Friday, May 27, 2005

A few words on torture

Today on NPR, (I think you can listen here: May 27 Day to Day) I heard an interview with David Rifkin, who was watering down the definition of torture. He failed to answer a good question from Alex Chadwick, something like "What if Americans are taken prisoner? Would you want to see them treated this way?"

To avoid that question, near the end of the interview, Rifkin made a ridiculous comparison between the rough basic training of our armed forces and the beyond-the-pale treatment of war-on-terror prisoners. He noted that we seem to treat both groups similarly, with sleep deprivation, loud noise, and stress positions, then asked rhetorically whether we are abusing our recruits. But there is every difference in the world between people who submit to short-term abuse in return for the long-term rewards that US military service offers, and people who are stressed and injured without consent, without an end in sight, and without a promised reward.

Are we are using torture to help POWs be all that they can be? No. This is hardly an adequate defense of our well-documented abuse of Muslim prisoners.

See Slate for the well-documented way we have treated our prisoners. Frankly appalling, here is some of the conclusion, from the interactive primer:

These policies were deliberately designed to carve out exceptions to international rules regarding prisoners of war that the United States had once championed and led the world to embrace. The rules would remain in place for everyone except the detainees in Guantanamo and Afghanistan purported to possess valuable information that they would not otherwise divulge. "These are the worst of a very bad lot," Vice President Dick Cheney said of the Guantanamo prisoners, according to Rose. "They are very dangerous. They are devoted to killing millions of Americans, innocent Americans, if they can." It is difficult to challenge such a consequentialist argument, for few Americans would rather follow the rules than prevent another terror attack. The exceptions to the standard military doctrine of interrogation, however, did not remain exceptions. They swallowed the rules, as exceptions are prone to do.
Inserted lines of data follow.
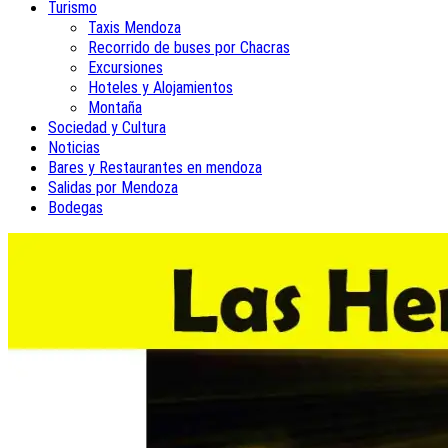
Turismo
Taxis Mendoza
Recorrido de buses por Chacras
Excursiones
Hoteles y Alojamientos
Montaña
Sociedad y Cultura
Noticias
Bares y Restaurantes en mendoza
Salidas por Mendoza
Bodegas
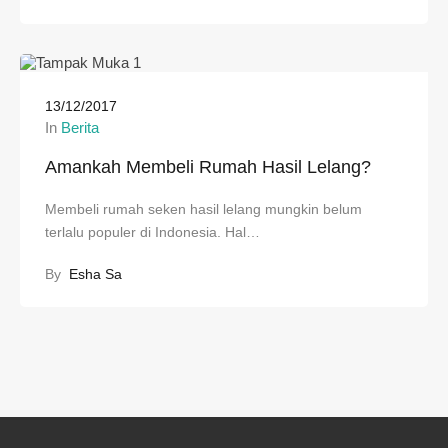
13/12/2017
In
Berita
Amankah Membeli Rumah Hasil Lelang?
Membeli rumah seken hasil lelang mungkin belum
terlalu populer di Indonesia. Hal…
By
Esha Sa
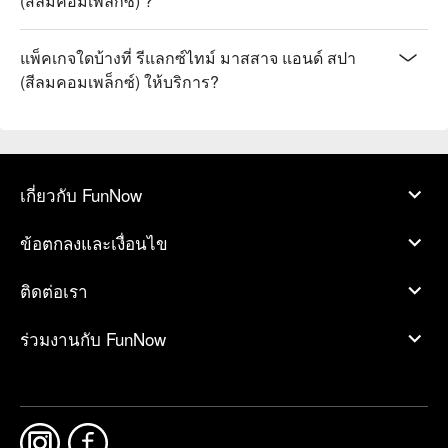
(สีลมคอมเพล็กซ์) ?
แพ็คเกจใดบ้างที่ รีแลกซ์ไทม์ มาสสาจ แอนด์ สปา
(สีลมคอมเพล็กซ์) ให้บริการ?
เกี่ยวกับ FunNow
ข้อตกลงและเงื่อนไข
ติดต่อเรา
ร่วมงานกับ FunNow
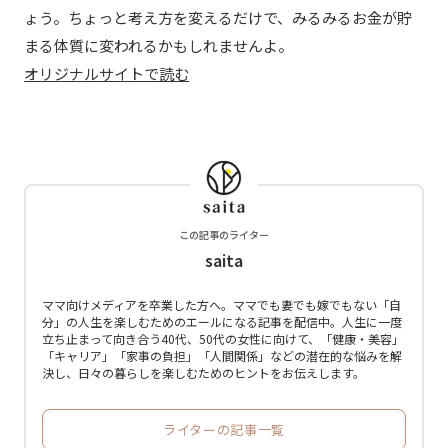
ょう。ちょっと考え方を変えるだけで、みるみるお金が貯
まる体質に変われるかもしれませんよ。
オリジナルサイトで読む
この記事のライター
saita
ママ向けメディアを卒業した方へ。ママでも妻でも嫁でもない「自
分」の人生を楽しむためのエールになる記事を配信中。人生に一度
立ち止まって向き合う40代、50代の女性に向けて、「健康・美容」
「キャリア」「家事の負担」「人間関係」などの潜在的な悩みを解
決し、日々の暮らしを楽しむためのヒントをお伝えします。
ライターの記事一覧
The real legacy of American interrogation practices, post-9/11, is that practices and justifications that should have been reserved for the worst of the worst (assuming we could know who they are) began to be used indiscriminately. In the eyes of the government, they began to seem almost normal. The effect has been to turn America from the world's leader on many issues of international human-rights law into the world's tyrant.


God alone knows how many people this inhuman policy will kill: Americans, Iraqis, POWs, jailors, civilians, soldiers, Christians, Muslims, atheists, Jews, men, women, and children.